Resumidamente, os direitos da água são os seguintes:
01. A água faz parte do patrimônio do planeta;
02. A água é a seiva do nosso planeta;
03. Os recursos naturais de transformação da água em água potável são lentos, frágeis e muito limitados;
04. O equilíbrio e o futuro de nosso planeta dependem da preservação da água e de seus ciclos;
05. A água não é somente herança de nossos predecessores; ela é, sobretudo, um empréstimo aos nossos sucessores;
06. A água não é uma doação gratuita da natureza; ela tem um valor econômico: precisa-se saber que ela é, algumas vezes, rara e dispendiosa e que pode muito bem escassear em qualquer região do mundo;
07. A água não deve ser desperdiçada, nem poluída, nem envenenada;
08. A utilização da água implica respeito à lei;
09. A gestão da água impõe um equilíbrio entre os imperativos de sua proteção e as necessidades de ordem econômica, sanitária e social;
10. O planejamento da gestão da água deve levar em conta a solidariedade e o consenso em razão de sua distribuição desigual sobre a Terra.
Se de um lado, esta Declaração Universal tem respaldo de todos há, porém, certa reserva com o item 06. É bom estarmos atentos porque a água é “patrimônio universal” e, consequentemente, não pode ser privatizada e comercializada.
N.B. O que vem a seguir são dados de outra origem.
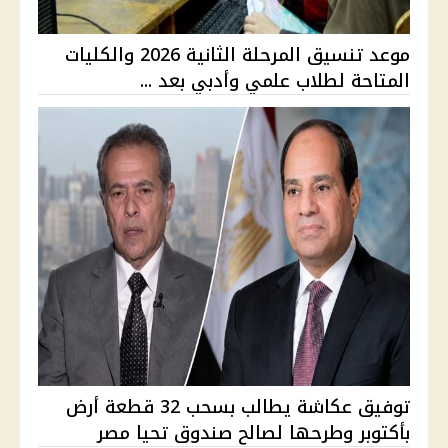
موعد تنسيق المرحلة الثانية 2026 والكليات
المتاحة لطلاب علمي وأدبي بعد ...
توفيق عكاشة يطالب بسحب 32 قطعة أرض
بأكتوبر وطرحها لصالح صندوق تحيا مصر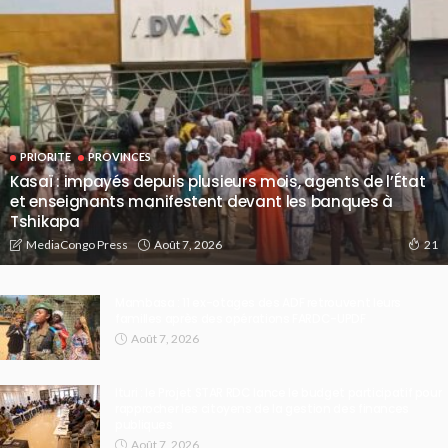
PRIORITE
PROVINCES
Kasaï : impayés depuis plusieurs mois, agents de l’État
et enseignants manifestent devant les banques à
Tshikapa
Août 7, 2026
MediaCongo Press
21
Mambasa : 11 ex-otages des ADF retrouvent leurs
familles après des opérations FARDC-UPDF
Août 7, 2026
Ituri : le Projet STAR RDC lance le budget participatif pour
rapprocher les citoyens de la gestion des finances
publiques
Août 7, 2026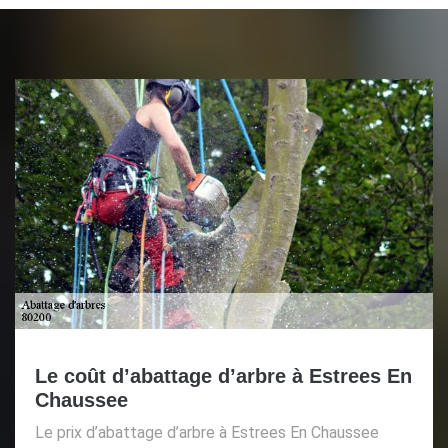
Le coût d’abattage d’arbre à Estrees En
Chaussee
Le prix d’abattage d’arbre à Estrees En Chaussee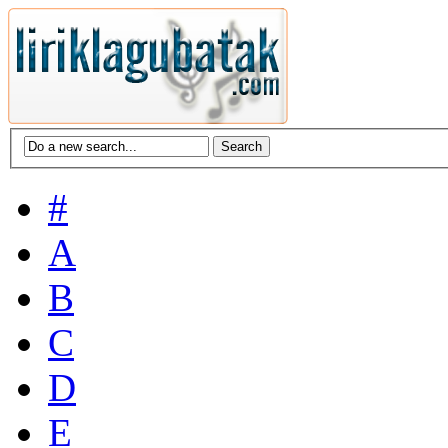
#
A
B
C
D
E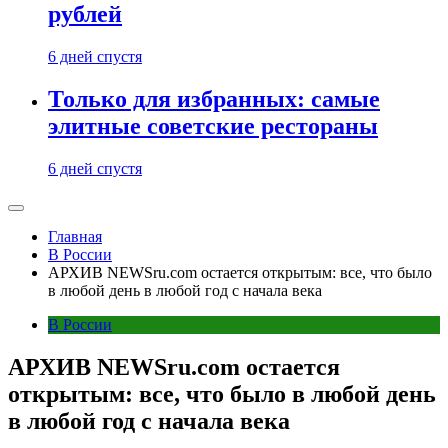
рублей
6 дней спустя
Только для избранных: самые
элитные советские рестораны
6 дней спустя
Главная
В России
АРХИВ NEWSru.com остается открытым: все, что было
в любой день в любой год с начала века
В России
АРХИВ NEWSru.com остается
открытым: все, что было в любой день
в любой год с начала века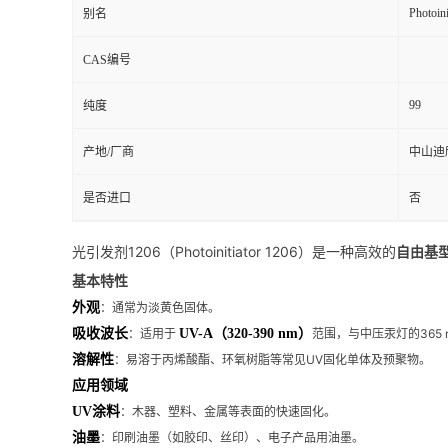
Photoini
别名
留
CAS编号
言
99
纯度
产地/厂商
中山迪
是否进口
否
光引发剂1206（Photoinitiator 1206）是一种高效的
自由基
基本特性
外观
：通常为淡黄色固体。
吸收波长
：适用于
UV-A（320-390 nm）
范围，与中压汞灯的365
溶解性
：易溶于丙烯酸酯、环氧树脂等常见UV固化单体及预聚物。
应用领域
UV涂料
：木器、塑料、金属等表面的快速固化。
油墨
：印刷油墨（如胶印、丝印）、电子产品用油墨。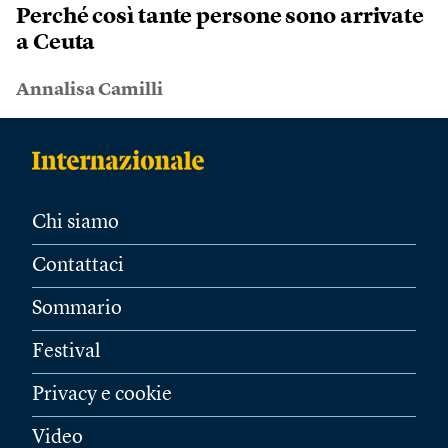
Perché così tante persone sono arrivate
a Ceuta
Annalisa Camilli
Chi siamo
Contattaci
Sommario
Festival
Privacy e cookie
Video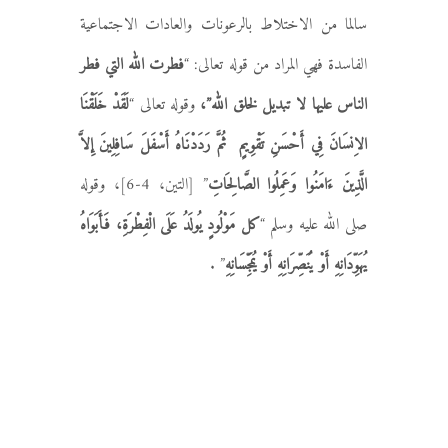
سالما من الاختلاط بالرعونات والعادات الاجتماعية
الفاسدة فهي المراد من قوله تعالى: “
فطرت الله التي فطر
الناس عليها لا تبديل لخلق الله”،
وقوله تعالى “
لَقَدْ خَلَقْنَا
الاِنسَانَ فِي أَحْسَنِ تَقْوِيمٍ ثُمَّ رَدَدْنَاهُ أَسْفَلَ سَافِلِينَ إِلاَّ
الَّذِينَ ءَامَنُوا وَعَمِلُوا الصَّالِحَاتِ
” [التين، 4-6]، وقوله
صلى الله عليه وسلم “
كل مَوْلُودٍ يُولَدُ عَلَى الْفِطْرَةِ، فَأَبَوَاهُ
يُهَوِّدَانِهِ أَوْ يُنَصِّرَانِهِ أَوْ يُمَجِّسَانِهِ
” .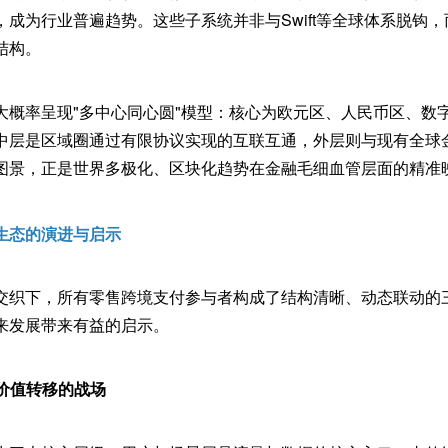
成为行业普遍趋势。这些子系统并非与Swift等全球体系脱钩
结构。
大概率呈现"多中心同心圆"模型：核心为欧元区、人民币区、数
中层是区域圈通过有限协议实现的互联互通，外层则与现有全球
图景，正是世界多极化、区块化趋势在金融毛细血管层面的精准
生态的演进与启示
交织下，所有零售跨境支付参与者构成了结构清晰、动态联动的
来发展带来有益的启示。
：价值转移的战场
Como cristãos e, utilizando-nos da Bíblia, precisamos afirmar que a água é dom da natureza. Deus a criou (Gn 1,6-13), bem como os rios que frutificam a terra (Gn 2,10-14); a faz brotar, gratuitamente, da rocha (Ex 7,6) e purifica a que se estragou (2 Rs 2,21); faz brotar água pura do Templo de Jerusalém, formando um rio que traz fartura onde passa (Ez 47,1-12); a água cura (Jo 5,1-9) e é gratuita (Apoc 21,6; 22,17).
Por outro lado, a luta pela posse da água provoca atritos entre pastores (Ex 2, 13-22), trama a morte de Moisés (Ex 17,1-4) e desune o próprio povo, no poço de Jacó (Jo 4,7-15). A água, também, é fonte de salvação e morte como relatam os episódios do dilúvio (Gn 7,1-23) e a passagem do Mar Vermelho (Ex 14,15-31). Seguidamente, a Bíblia se refere à água e ela não vem do acaso, pois está relacionada com o Criador.
Os que vivenciam o carisma franciscano são impelidos a lutarem pela defesa da água, assim como ela é: “Louvado sejas, meu Senhor, pela irmã água que é mui útil, humilde, preciosa e casta (Cântico do Irmão Sol, 7). Este é o seu direito, deixar ser o que ela é, de fato!
Por fim, é necessário acreditar e viver a experiência do Mestre Jesus, no encontro com a samaritana, junto ao poço de Jacó: “Quem beber desta água terá sede novamente. Mas quem beber da água que Eu lhe der, tornar-se-á, nele, uma fonte de água que jorra para a vida eterna” (Jo 4,13-14).
Esta promessa, Ele a reafirma por ocasião da Festa dos Tabernáculos. “No último dia, o mais solene da festa, de pé, no meio do Templo, grita: Quem tiver sede, venha a Mim, e beba! É como diz a Escritura: ‘do seu interior brotarão rios de água viva’. Jesus falou isso referindo-se ao Espírito que iam receber os que Nele acreditassem. Com efeito, ainda não tinham o Espírito porque ainda não havia sido glorificado” (Jo 7,37-39).